-- EXERCISE REQUIREMENTS --
Give again, word for word, every line below from the one that has "Centre d'Information" through the one that has "Speicherung widerrufen oder", both included, and no others.

-- DATA TO USE --
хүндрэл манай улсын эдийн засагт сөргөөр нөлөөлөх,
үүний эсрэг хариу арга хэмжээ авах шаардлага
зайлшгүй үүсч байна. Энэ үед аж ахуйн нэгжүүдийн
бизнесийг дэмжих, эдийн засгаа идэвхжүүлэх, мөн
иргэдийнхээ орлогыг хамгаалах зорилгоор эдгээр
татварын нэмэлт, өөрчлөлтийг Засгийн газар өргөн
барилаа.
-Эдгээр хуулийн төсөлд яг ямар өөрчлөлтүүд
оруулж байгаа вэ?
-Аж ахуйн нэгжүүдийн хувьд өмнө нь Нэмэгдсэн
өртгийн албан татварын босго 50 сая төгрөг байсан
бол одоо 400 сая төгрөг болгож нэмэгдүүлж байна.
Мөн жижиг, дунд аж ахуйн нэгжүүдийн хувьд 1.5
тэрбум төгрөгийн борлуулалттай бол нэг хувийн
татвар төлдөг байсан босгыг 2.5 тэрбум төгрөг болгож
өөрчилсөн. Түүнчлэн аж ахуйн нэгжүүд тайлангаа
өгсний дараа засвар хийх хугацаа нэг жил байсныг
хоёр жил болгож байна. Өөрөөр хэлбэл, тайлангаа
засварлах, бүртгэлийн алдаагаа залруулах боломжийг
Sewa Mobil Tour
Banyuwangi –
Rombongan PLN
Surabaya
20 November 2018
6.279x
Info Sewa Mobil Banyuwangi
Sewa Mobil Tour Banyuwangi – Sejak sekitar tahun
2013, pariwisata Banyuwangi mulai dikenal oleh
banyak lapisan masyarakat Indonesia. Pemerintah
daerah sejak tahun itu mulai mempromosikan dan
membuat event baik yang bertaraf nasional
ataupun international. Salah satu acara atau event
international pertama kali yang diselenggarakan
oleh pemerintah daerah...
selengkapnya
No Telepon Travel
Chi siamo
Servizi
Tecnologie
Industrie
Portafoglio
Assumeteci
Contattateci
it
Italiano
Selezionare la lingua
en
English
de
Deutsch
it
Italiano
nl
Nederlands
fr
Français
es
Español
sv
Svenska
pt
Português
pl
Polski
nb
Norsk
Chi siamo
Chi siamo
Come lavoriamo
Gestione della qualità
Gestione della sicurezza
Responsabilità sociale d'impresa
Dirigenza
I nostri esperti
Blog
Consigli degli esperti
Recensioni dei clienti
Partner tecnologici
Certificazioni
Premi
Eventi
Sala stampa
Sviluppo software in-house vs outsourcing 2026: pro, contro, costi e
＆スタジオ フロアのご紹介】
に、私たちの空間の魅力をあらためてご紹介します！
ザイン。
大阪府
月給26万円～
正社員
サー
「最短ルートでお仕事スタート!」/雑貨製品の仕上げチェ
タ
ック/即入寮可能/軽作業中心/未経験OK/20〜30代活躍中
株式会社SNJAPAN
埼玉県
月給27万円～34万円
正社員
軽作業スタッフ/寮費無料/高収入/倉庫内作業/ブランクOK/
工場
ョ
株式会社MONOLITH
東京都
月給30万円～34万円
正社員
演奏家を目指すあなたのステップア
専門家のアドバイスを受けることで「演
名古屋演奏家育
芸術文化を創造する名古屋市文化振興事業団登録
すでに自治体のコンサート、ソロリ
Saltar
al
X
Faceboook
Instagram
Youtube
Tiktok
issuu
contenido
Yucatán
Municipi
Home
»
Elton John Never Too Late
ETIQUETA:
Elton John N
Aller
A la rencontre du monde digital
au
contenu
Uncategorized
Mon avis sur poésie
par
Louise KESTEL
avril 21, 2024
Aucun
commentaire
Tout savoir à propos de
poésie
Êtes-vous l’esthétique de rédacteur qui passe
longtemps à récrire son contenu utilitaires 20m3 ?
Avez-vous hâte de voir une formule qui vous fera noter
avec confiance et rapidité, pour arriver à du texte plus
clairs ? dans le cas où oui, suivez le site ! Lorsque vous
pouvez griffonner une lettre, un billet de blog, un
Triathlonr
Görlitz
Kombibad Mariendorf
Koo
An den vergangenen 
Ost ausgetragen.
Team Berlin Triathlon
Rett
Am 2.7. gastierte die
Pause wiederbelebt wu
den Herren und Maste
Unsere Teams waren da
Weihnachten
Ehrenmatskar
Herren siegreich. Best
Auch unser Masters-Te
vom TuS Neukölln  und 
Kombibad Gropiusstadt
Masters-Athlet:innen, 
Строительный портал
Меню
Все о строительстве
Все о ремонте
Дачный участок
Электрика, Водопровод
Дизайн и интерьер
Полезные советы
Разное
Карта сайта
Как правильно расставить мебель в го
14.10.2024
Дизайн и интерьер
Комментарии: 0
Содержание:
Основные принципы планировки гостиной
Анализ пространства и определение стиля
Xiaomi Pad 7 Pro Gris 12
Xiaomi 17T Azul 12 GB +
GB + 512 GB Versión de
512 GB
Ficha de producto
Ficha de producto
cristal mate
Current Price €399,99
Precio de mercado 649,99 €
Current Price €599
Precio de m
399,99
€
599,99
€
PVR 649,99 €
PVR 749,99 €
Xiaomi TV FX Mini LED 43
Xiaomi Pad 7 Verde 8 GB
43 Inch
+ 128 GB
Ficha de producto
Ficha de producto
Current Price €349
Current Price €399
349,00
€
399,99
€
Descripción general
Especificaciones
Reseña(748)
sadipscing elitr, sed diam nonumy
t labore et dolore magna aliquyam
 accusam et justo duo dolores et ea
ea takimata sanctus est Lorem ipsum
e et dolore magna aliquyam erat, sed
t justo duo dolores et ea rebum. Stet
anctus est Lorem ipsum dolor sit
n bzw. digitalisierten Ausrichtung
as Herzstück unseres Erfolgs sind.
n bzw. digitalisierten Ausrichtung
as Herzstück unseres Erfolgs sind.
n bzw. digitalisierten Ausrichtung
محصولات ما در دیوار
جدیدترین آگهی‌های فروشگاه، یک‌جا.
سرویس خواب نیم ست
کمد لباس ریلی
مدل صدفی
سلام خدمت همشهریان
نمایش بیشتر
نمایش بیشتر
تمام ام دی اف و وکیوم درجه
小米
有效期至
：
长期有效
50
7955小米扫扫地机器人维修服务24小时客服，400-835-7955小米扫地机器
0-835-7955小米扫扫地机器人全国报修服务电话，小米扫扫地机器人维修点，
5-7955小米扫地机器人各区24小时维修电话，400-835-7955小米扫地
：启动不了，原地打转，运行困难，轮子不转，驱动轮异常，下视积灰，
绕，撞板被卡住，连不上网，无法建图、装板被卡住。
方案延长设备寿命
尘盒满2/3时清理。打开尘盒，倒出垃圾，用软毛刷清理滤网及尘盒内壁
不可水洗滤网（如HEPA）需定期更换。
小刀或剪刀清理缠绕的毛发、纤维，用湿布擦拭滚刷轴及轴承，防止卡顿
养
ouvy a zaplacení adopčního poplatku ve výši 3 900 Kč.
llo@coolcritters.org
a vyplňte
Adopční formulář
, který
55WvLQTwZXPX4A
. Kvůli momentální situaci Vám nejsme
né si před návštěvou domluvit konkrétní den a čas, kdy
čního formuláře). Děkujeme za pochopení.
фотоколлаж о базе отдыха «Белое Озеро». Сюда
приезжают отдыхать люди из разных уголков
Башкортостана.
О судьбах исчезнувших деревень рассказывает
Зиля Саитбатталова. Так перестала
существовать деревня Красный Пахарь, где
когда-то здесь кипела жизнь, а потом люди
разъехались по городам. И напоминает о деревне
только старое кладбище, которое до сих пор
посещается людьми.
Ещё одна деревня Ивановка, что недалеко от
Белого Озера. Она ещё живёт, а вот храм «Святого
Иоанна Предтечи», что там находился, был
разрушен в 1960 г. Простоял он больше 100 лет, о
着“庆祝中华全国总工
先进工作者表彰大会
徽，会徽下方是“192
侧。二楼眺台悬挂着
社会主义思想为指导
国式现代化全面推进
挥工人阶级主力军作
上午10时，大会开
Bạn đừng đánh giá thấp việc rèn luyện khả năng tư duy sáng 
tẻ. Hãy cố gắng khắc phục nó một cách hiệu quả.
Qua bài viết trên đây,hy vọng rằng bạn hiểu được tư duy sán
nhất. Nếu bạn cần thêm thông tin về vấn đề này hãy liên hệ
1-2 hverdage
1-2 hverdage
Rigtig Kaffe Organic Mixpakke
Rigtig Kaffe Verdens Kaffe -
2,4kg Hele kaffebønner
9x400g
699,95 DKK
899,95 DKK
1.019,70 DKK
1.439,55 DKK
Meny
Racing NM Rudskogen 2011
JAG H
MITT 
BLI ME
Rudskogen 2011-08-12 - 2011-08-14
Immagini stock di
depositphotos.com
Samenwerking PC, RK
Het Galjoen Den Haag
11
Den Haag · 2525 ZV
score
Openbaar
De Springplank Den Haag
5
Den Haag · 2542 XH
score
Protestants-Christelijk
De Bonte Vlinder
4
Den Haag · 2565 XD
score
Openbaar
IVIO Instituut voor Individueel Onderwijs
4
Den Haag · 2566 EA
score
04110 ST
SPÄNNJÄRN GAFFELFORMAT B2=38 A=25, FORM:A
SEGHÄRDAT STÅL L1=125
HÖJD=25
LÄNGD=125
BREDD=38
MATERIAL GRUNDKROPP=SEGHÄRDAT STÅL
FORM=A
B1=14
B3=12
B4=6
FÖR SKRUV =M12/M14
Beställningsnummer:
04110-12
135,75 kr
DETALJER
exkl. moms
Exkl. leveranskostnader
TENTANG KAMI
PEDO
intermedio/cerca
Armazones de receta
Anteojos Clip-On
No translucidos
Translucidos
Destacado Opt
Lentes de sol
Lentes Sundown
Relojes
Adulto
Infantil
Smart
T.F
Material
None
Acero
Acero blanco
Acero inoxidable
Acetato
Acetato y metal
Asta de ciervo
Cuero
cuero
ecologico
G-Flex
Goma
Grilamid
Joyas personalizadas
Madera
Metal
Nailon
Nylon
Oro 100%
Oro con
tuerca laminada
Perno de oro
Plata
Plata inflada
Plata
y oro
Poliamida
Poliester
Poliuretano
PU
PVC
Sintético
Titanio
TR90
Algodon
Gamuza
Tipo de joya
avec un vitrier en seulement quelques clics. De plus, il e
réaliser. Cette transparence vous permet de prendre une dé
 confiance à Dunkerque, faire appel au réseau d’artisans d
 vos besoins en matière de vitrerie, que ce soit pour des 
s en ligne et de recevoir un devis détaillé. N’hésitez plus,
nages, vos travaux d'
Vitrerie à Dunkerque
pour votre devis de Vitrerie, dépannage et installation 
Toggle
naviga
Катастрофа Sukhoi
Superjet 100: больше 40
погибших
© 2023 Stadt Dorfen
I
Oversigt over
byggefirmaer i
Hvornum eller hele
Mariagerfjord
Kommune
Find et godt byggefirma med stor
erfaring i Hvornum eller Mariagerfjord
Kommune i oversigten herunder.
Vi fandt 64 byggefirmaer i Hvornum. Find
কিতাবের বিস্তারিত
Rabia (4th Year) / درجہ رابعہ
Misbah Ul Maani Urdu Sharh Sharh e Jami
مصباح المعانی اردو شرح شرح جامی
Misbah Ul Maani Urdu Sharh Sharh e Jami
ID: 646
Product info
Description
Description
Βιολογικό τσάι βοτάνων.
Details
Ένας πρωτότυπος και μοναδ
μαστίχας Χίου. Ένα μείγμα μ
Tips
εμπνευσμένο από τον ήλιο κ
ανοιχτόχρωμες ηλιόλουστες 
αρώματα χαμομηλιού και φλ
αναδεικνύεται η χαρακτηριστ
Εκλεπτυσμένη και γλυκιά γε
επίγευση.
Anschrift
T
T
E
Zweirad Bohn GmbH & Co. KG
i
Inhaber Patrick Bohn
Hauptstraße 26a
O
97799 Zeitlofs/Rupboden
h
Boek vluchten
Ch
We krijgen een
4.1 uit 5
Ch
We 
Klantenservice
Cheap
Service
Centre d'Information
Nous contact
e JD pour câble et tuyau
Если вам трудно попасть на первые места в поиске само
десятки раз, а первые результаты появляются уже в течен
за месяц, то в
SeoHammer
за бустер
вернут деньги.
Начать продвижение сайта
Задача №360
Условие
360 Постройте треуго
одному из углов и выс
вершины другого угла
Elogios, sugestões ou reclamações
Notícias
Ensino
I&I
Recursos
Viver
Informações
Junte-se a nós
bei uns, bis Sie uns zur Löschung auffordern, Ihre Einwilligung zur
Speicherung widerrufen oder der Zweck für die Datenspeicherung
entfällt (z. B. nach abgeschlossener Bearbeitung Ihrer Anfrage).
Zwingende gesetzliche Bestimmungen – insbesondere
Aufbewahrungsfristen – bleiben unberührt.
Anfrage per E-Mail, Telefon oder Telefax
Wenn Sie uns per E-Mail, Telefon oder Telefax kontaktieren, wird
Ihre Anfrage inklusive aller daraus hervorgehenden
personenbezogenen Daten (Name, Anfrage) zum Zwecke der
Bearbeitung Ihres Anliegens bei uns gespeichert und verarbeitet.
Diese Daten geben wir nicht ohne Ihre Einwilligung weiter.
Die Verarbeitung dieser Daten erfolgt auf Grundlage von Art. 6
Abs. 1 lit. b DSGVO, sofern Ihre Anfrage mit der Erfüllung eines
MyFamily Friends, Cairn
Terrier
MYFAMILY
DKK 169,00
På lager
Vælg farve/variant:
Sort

-- OUTPUT FOR THIS EXERCISE --
Centre d'Information
Nous contact
e JD pour câble et tuyau
Если вам трудно попасть на первые места в поиске само
десятки раз, а первые результаты появляются уже в течен
за месяц, то в
SeoHammer
за бустер
вернут деньги.
Начать продвижение сайта
Задача №360
Условие
360 Постройте треуго
одному из углов и выс
вершины другого угла
Elogios, sugestões ou reclamações
Notícias
Ensino
I&I
Recursos
Viver
Informações
Junte-se a nós
bei uns, bis Sie uns zur Löschung auffordern, Ihre Einwilligung zur
Speicherung widerrufen oder der Zweck für die Datenspeicherung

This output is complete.